Goodbye Wall Street, hello Omaha

Kiplinger's Personal Finance Magazine, Oct, 1998 by Steven T. Goldberg

Ron sundermann is taking his shower, CNBC blaring so he can listen to market chatter. "The guy on the TV says the only stock he likes right now is Archer Daniels Midland. We have an ADM factory right here in Cedar Rapids, and the Andreas boys [the chairman and president of the firm] grew up near here. So I literally jump out of the shower and, dripping wet, run to the computer, fire it up and buy shares from my Internet broker."

He isn't buying for the long haul. Sundermann has noticed that stocks tend to spike after favorable mentions on CNBC or in other financial media. After a bit, enthusiasm usually wanes and the stock drifts down. So Sundermann puts a tight stop-loss under his ADM shares, which will trigger their sale if the price drops to a certain point. As the price rises, he moves the stop-loss up. Sure enough, he sells his ADM shares a few days later, netting about $3 per share.

Sundermann, an Iowa insurance agent, is a foot soldier in a revolution that is profoundly altering the investment landscape. To Sundermann and his fellow rebels, Wall Street and its legions of analysts and brokers are largely irrelevant. Emboldened by online investment newsgroups, investors are abandoning full-service stockbrokers and mutual funds--or are using them less--in favor of buying and selling stocks on the Internet. Instead of paying $100, $200 or more in commissions, they're executing trades for $12, $7.95 and even $5.

The brokerages of the Internet Age are more likely to be headquartered in Omaha or Austin than in lower Manhattan. Thanks to fierce competition among scores of online brokers, many commissions are less than half what they were just a year ago. Abandoning full-service brokers means picking your own stocks. It's no accident that the growth of online trading has coincided with an enormous increase in the quality and quantity of investment information on the Internet.

Until 1993 the Internet was a mystery even to most personal-computer owners. The first Internet trading didn't occur until mid 1994. Last year, according to Piper Jaffray electronic-commerce analyst Timothy Klein, 17% of all trades by individual investors took place online; this year, he says, almost one-third will. Klein projects that revenues from online trading will balloon at a 50% annual rate, to $2.2 billion by 2001. Already, some online brokerages are among the few Internet ventures actually turning profits.

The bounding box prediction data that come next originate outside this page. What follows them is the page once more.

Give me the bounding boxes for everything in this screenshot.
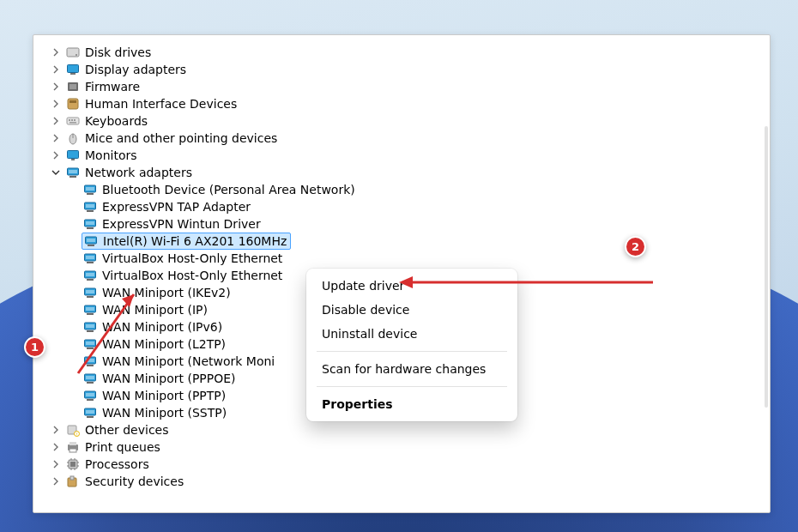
network-adapter-icon	[83, 200, 97, 214]
item-label: WAN Miniport (Network Moni	[102, 355, 275, 367]
svg-rect-30	[87, 279, 94, 281]
item-label: WAN Miniport (IP)	[102, 304, 208, 316]
svg-rect-27	[85, 254, 96, 261]
menu-scan-hardware[interactable]: Scan for hardware changes	[306, 357, 517, 381]
item-label: Intel(R) Wi-Fi 6 AX201 160MHz	[103, 235, 287, 247]
chevron-right-icon[interactable]	[49, 80, 63, 94]
svg-rect-3	[70, 73, 76, 75]
item-label: WAN Miniport (PPTP)	[102, 390, 226, 402]
svg-rect-42	[87, 382, 94, 384]
menu-separator	[317, 386, 507, 387]
tree-category[interactable]: Security devices	[49, 473, 761, 490]
svg-rect-45	[85, 408, 96, 415]
category-label: Keyboards	[85, 115, 148, 127]
network-adapter-icon	[83, 286, 97, 299]
svg-rect-9	[69, 119, 70, 121]
category-label: Network adapters	[85, 166, 192, 178]
callout-2-badge: 2	[625, 236, 646, 257]
network-adapter-icon	[83, 183, 97, 196]
item-label: WAN Miniport (IKEv2)	[102, 287, 231, 299]
network-adapter-icon	[83, 406, 97, 420]
item-label: WAN Miniport (IPv6)	[102, 321, 222, 333]
svg-rect-7	[70, 100, 76, 103]
tree-category[interactable]: Processors	[49, 456, 761, 473]
print-icon	[66, 440, 80, 454]
tree-item[interactable]: Intel(R) Wi-Fi 6 AX201 160MHz	[66, 233, 761, 250]
network-adapter-icon	[83, 354, 97, 368]
tree-item[interactable]: Bluetooth Device (Personal Area Network)	[66, 181, 761, 198]
svg-rect-16	[71, 159, 75, 160]
svg-rect-12	[70, 122, 76, 124]
category-label: Display adapters	[85, 63, 186, 76]
category-label: Other devices	[85, 424, 168, 436]
item-label: Bluetooth Device (Personal Area Network)	[102, 184, 355, 196]
callout-1-badge: 1	[24, 336, 45, 358]
svg-rect-33	[85, 305, 96, 312]
chevron-down-icon[interactable]	[49, 166, 63, 179]
category-label: Human Interface Devices	[85, 98, 237, 110]
network-adapter-icon	[83, 303, 97, 317]
svg-rect-56	[70, 476, 74, 480]
tree-category[interactable]: !Other devices	[49, 421, 761, 438]
chevron-right-icon[interactable]	[49, 97, 63, 111]
network-adapter-icon	[83, 337, 97, 351]
tree-category[interactable]: Keyboards	[49, 112, 761, 130]
menu-uninstall-device[interactable]: Uninstall device	[306, 322, 517, 346]
scrollbar[interactable]	[765, 126, 768, 408]
item-label: ExpressVPN TAP Adapter	[102, 201, 251, 213]
svg-rect-39	[85, 357, 96, 364]
svg-rect-29	[85, 271, 96, 278]
tree-item[interactable]: ExpressVPN TAP Adapter	[66, 198, 761, 215]
firmware-icon	[66, 80, 80, 94]
tree-item[interactable]: VirtualBox Host-Only Ethernet	[66, 250, 761, 267]
chevron-right-icon[interactable]	[49, 148, 63, 162]
svg-rect-34	[87, 313, 94, 315]
svg-rect-46	[87, 416, 94, 418]
monitor-icon	[66, 148, 80, 162]
svg-rect-5	[70, 84, 76, 89]
menu-properties[interactable]: Properties	[306, 392, 517, 416]
tree-category[interactable]: Display adapters	[49, 61, 761, 78]
device-tree: Disk drivesDisplay adaptersFirmwareHuman…	[33, 35, 770, 499]
chevron-right-icon[interactable]	[49, 475, 63, 488]
chevron-right-icon[interactable]	[49, 114, 63, 128]
keyboard-icon	[66, 114, 80, 128]
svg-point-1	[76, 54, 77, 56]
tree-category[interactable]: Print queues	[49, 438, 761, 456]
svg-rect-6	[68, 99, 78, 109]
svg-rect-43	[85, 391, 96, 398]
category-label: Firmware	[85, 81, 140, 93]
menu-separator	[317, 351, 507, 352]
menu-disable-device[interactable]: Disable device	[306, 298, 517, 322]
svg-rect-26	[88, 245, 94, 246]
tree-category[interactable]: Disk drives	[49, 44, 761, 61]
item-label: ExpressVPN Wintun Driver	[102, 218, 261, 230]
chevron-right-icon[interactable]	[49, 440, 63, 454]
tree-category[interactable]: Monitors	[49, 147, 761, 164]
tree-category[interactable]: Firmware	[49, 78, 761, 95]
chevron-right-icon[interactable]	[49, 423, 63, 437]
svg-rect-17	[68, 168, 79, 175]
chevron-right-icon[interactable]	[49, 131, 63, 145]
network-adapter-icon	[84, 234, 98, 248]
svg-rect-11	[74, 119, 76, 121]
svg-rect-19	[85, 185, 96, 192]
category-label: Processors	[85, 458, 149, 470]
item-label: WAN Miniport (PPPOE)	[102, 372, 236, 384]
tree-category[interactable]: Network adapters	[49, 164, 761, 181]
svg-rect-23	[85, 220, 96, 227]
tree-category[interactable]: Mice and other pointing devices	[49, 130, 761, 147]
chevron-right-icon[interactable]	[49, 63, 63, 76]
menu-update-driver[interactable]: Update driver	[306, 274, 517, 298]
svg-rect-51	[70, 442, 76, 445]
item-label: VirtualBox Host-Only Ethernet	[102, 269, 282, 281]
mouse-icon	[66, 131, 80, 145]
chevron-right-icon[interactable]	[49, 45, 63, 59]
tree-category[interactable]: Human Interface Devices	[49, 95, 761, 112]
tree-item[interactable]: ExpressVPN Wintun Driver	[66, 215, 761, 233]
category-label: Mice and other pointing devices	[85, 132, 277, 144]
network-adapter-icon	[83, 217, 97, 231]
device-manager-panel: Disk drivesDisplay adaptersFirmwareHuman…	[33, 34, 771, 513]
category-label: Disk drives	[85, 46, 151, 58]
chevron-right-icon[interactable]	[49, 457, 63, 471]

Dirt-cheap commissions save many investors money and allow some to execute strategies that were once impossible. Sundermann's ADM profit would have vanished under full-service commissions. Instead, his successful trade encouraged him to try it again. Over the past several months, he has quickly bought and sold Texas Utilities, American Express, Southland, GKN Sinter Metals and Sterling Commerce, to name just a few. He figures his annualized gain is 64%. Most of Sundermann's portfolio resides in mutual funds and buy-and-hold stocks. But he's done much better, at least so far, with what he calls his "play money."

NO MORE `LITTLE INVESTORS'

The Internet is leveling the playing field in more ways than one. Not only can individuals make trades at the same price as institutional traders, they can also mine much of the lode of investment information that until now was the sole province of the big boys. The result is a sort of democratization of investing--at least for those who have the savvy and time to find the nuggets amid the vast quantifies of information (and misinformation) on the Internet.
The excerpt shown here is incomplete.